**Requirement**
Only the lines from the line containing "the ability to" to the end of the entries should be repeated, exactly as they appear.

(Page images and extracted text)
== Segment start ==

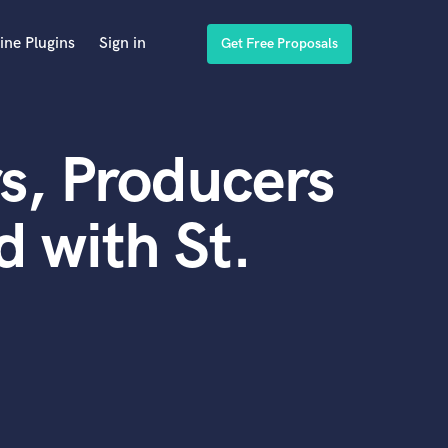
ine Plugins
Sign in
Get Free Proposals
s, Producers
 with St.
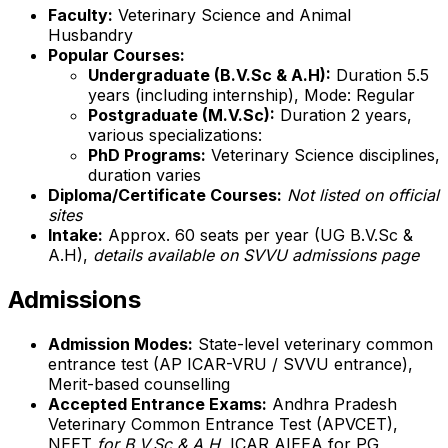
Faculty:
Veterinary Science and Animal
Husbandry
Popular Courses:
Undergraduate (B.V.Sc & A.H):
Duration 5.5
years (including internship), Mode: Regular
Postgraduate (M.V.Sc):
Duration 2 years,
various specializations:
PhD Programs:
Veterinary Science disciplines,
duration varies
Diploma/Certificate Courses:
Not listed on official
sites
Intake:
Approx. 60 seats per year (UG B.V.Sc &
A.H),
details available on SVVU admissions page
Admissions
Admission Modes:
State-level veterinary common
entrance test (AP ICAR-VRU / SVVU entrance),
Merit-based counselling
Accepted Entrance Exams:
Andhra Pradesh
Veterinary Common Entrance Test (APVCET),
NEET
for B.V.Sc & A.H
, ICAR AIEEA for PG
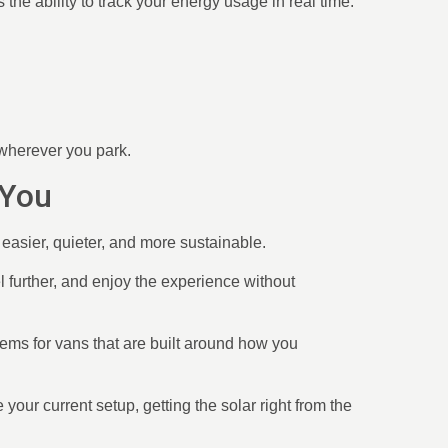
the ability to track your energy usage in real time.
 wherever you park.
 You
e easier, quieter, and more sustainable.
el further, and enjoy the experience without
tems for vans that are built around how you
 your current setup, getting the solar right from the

== Segment end ==

**Written answer**
the ability to track your energy usage in real time.
 wherever you park.
 You
e easier, quieter, and more sustainable.
el further, and enjoy the experience without
tems for vans that are built around how you
 your current setup, getting the solar right from the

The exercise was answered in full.